If in this age of steam and electricity you would escape from the noise of the city, and experience for an hour the quiet joys of the English countryside, at a time when a chaise and four was the quickest means of reaching the metropolis from any part of the kingdom, turn to the pages of Jane Austen. In them have been preserved faithful pictures of the peaceful life of the south of England exactly as it existed a hundred and more years ago. The gently sloping downs crossed by hedgerows, the lazy rivers meandering through the valleys, the little villages half hidden in the orchards of apple, pear, peach, and plum, all suggest the land of happy homes. On the outskirts of every village there are the two of three gentlemen's houses: the substantial mansion of the squire, with its park of old elms, oaks, and beeches; a smaller house suitable for a gentleman of slender income, like Mr. Bennet, the father of the four girls of Pride and Prejudice, or for an elder son who will in time take possession of the hall, like Charles Musgrove in the story of Persuasion; and the still smaller parsonage standing in the garden of vegetables and flowers, surrounded by a laurel hedge, where lives a younger son or a friend of the family.

The gentry that inhabit these homes carry on the plot of Jane Austen's novels. And what an even, almost uneventful life they lead. Life with them is one long holiday. Dance follows dance, varied only by a dinner at the mansion, a picnic party, private theatricals, a brief sojourn at Bath, a briefer one in London, or a ride to Lyme, seventeen miles away. But Cupid ever hovers near, and in each one of these groups of gentle folk we watch the course of true love, "which never did run smooth." For in spite of match-making mammas and stern fathers with an eye that the marriage settlements shall be sufficient to clothe sentiment with true British respectability, the six novels of Jane Austen contain as many true and tender love stories, differing from one another not so much in the incidents as in the characters of the lovers. Unlike the older novelists, who constantly drew the attention away from the main theme by stories of thrilling adventure, Jane Austen holds closely to the great problem of fiction, whether or not the youths and maidens will be happily married at the conclusion of the book.

When Darcy first meets Elizabeth, the heroine of Pride and Prejudice, he shuns her and her family as vulgar.
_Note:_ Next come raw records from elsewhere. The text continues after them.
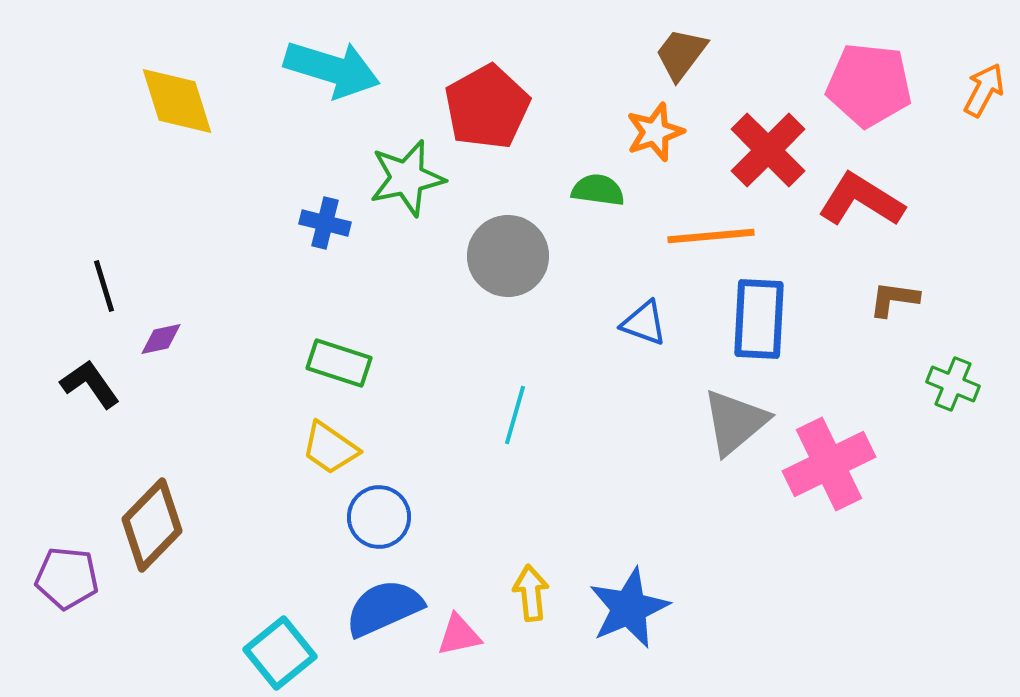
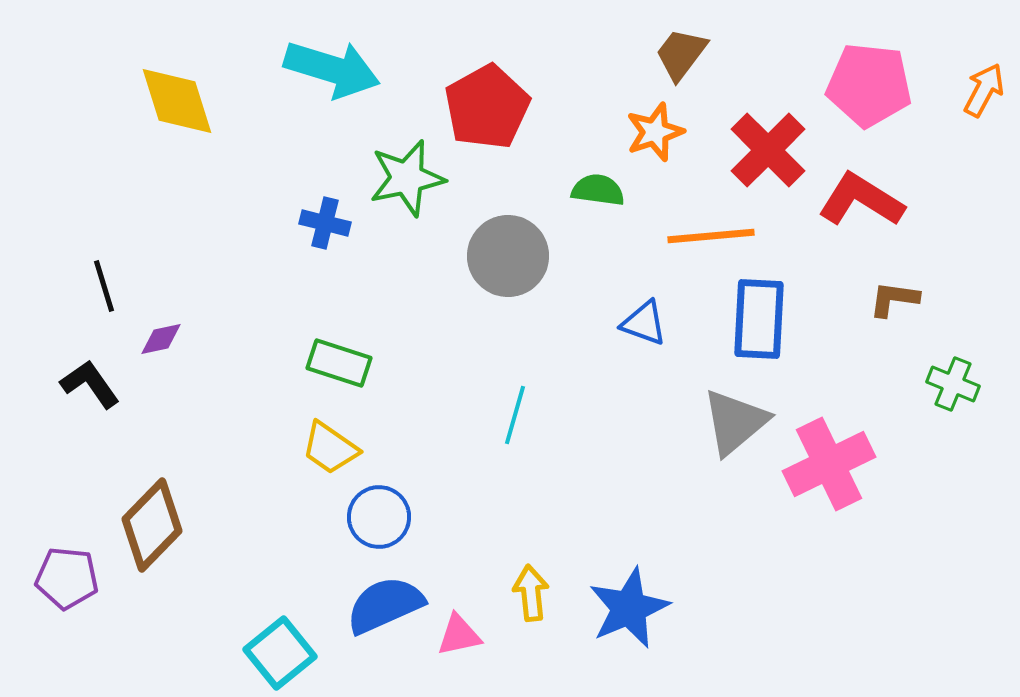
blue semicircle: moved 1 px right, 3 px up
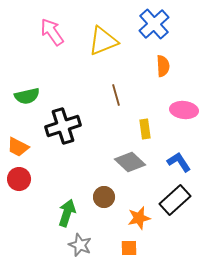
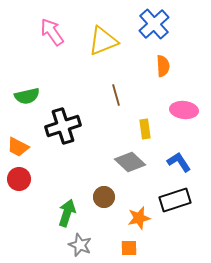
black rectangle: rotated 24 degrees clockwise
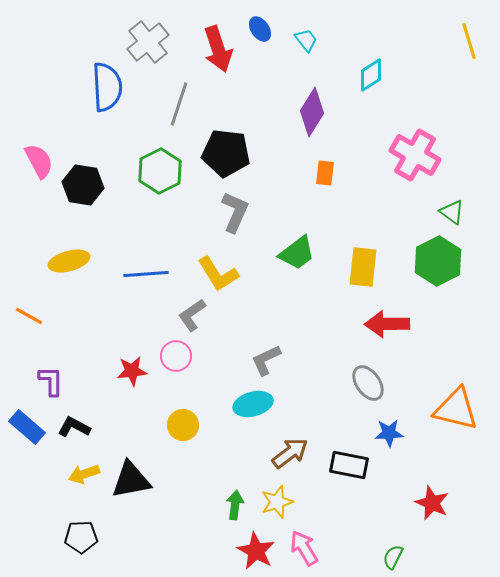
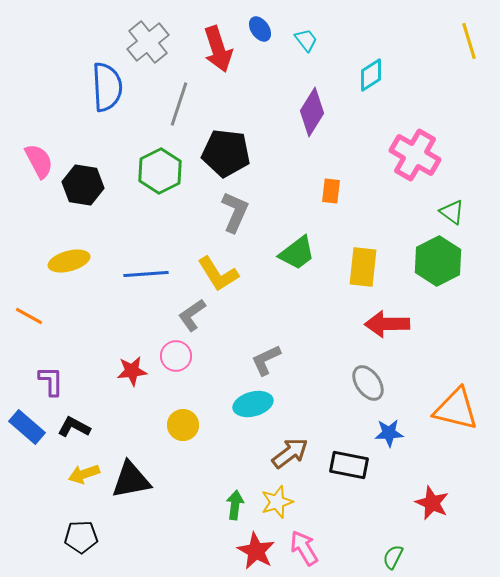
orange rectangle at (325, 173): moved 6 px right, 18 px down
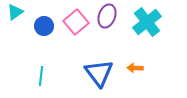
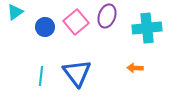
cyan cross: moved 6 px down; rotated 32 degrees clockwise
blue circle: moved 1 px right, 1 px down
blue triangle: moved 22 px left
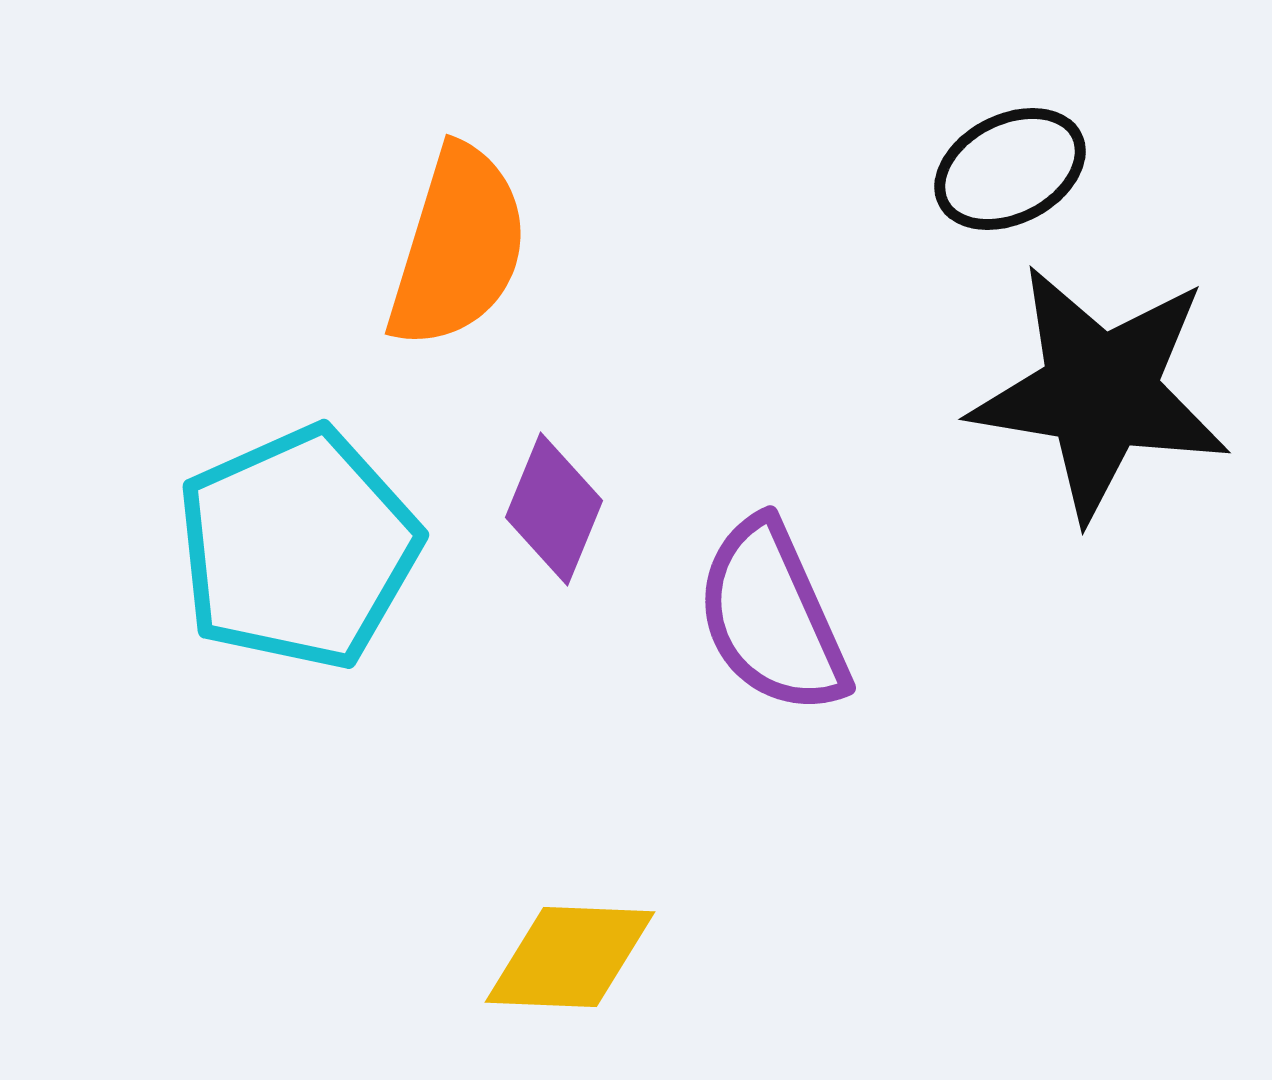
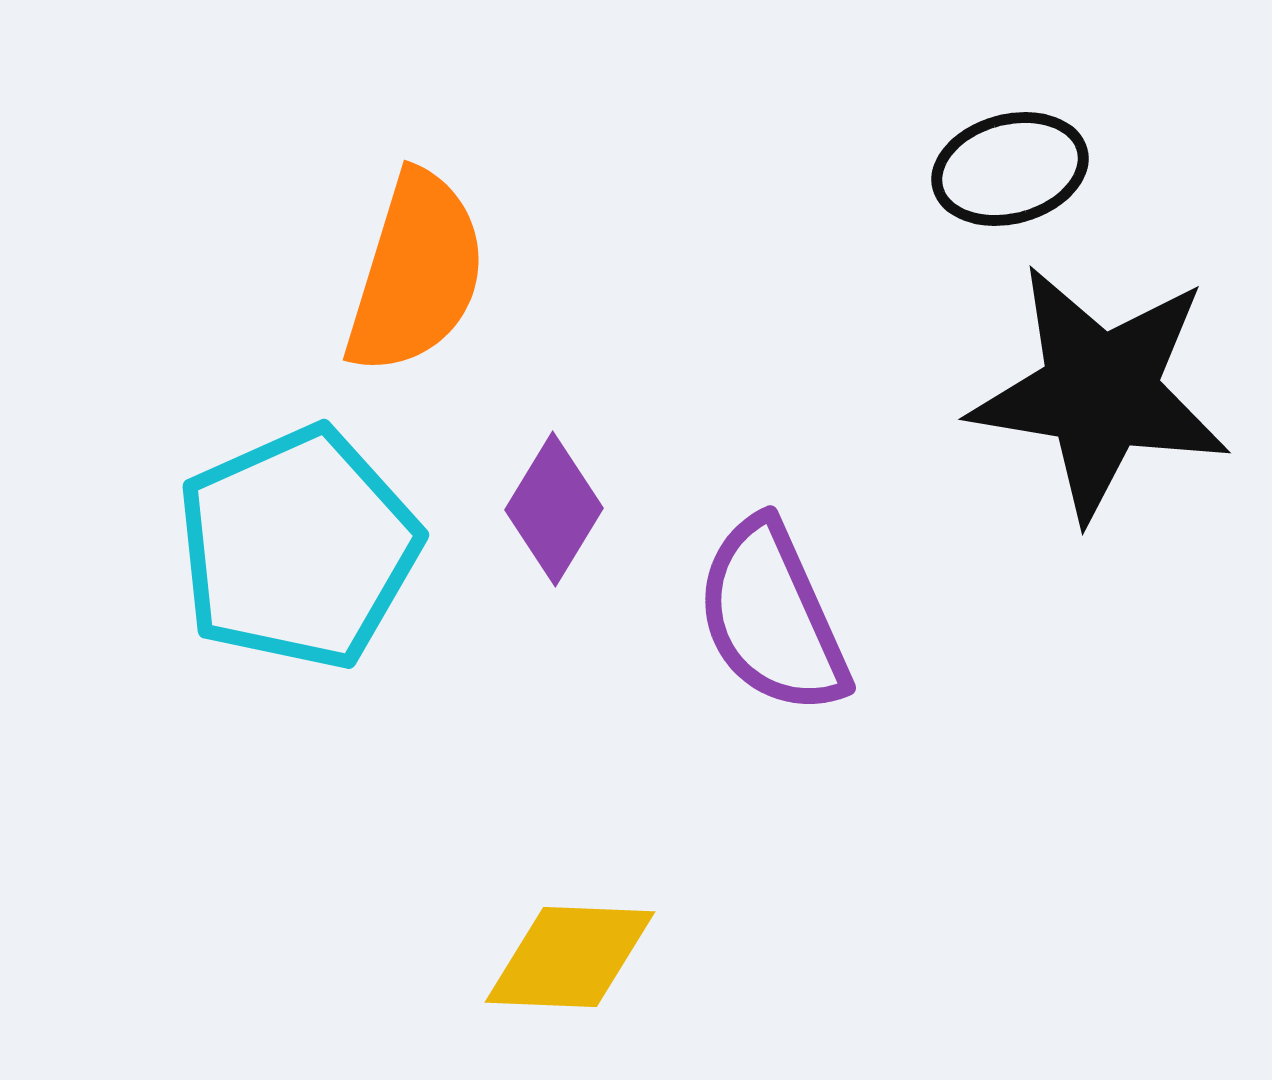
black ellipse: rotated 12 degrees clockwise
orange semicircle: moved 42 px left, 26 px down
purple diamond: rotated 9 degrees clockwise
Elizabeth is so prejudiced against him that she cannot forget his insulting arrogance. But Darcy's love cannot be stemmed. Other heroes have plunged into raging floods to rescue the fair heroine. Darcy does more. For love of Elizabeth he accepts the whole Bennet family, including Mrs. Bennet, who always says the silly thing, and Lydia, who had almost invited Wickham to elope with her and was indifferent as to whether or not he married her, until Darcy compelled him to do so—a bitter humiliation for a man whose greatest fault was overweening pride of birth. At last, Elizabeth comprehends the extent of his generosity, his superior understanding and strength of character, and Darcy is rewarded by the hand of the sunniest heroine in all fiction. Who but Elizabeth with her independent spirit, quick intelligence and lively wit could curb his family pride! They marry, and we know they will be happy.

Sense and Sensibility works out a problem for lovers. Like many romantic girls, Marianne asserts that a woman can love but once. "He never loved that loved not at first sight" is also part of her creed. But after her infatuation for Willoughby has been cured, she contentedly marries Colonel Brandon, although she knows that he frequently has rheumatism and wears flannel waistcoats. Marianne will be much happier as the wife of a man of mature years who loves her impulsive nature and can control it than she would have been with the gallant who won her first love.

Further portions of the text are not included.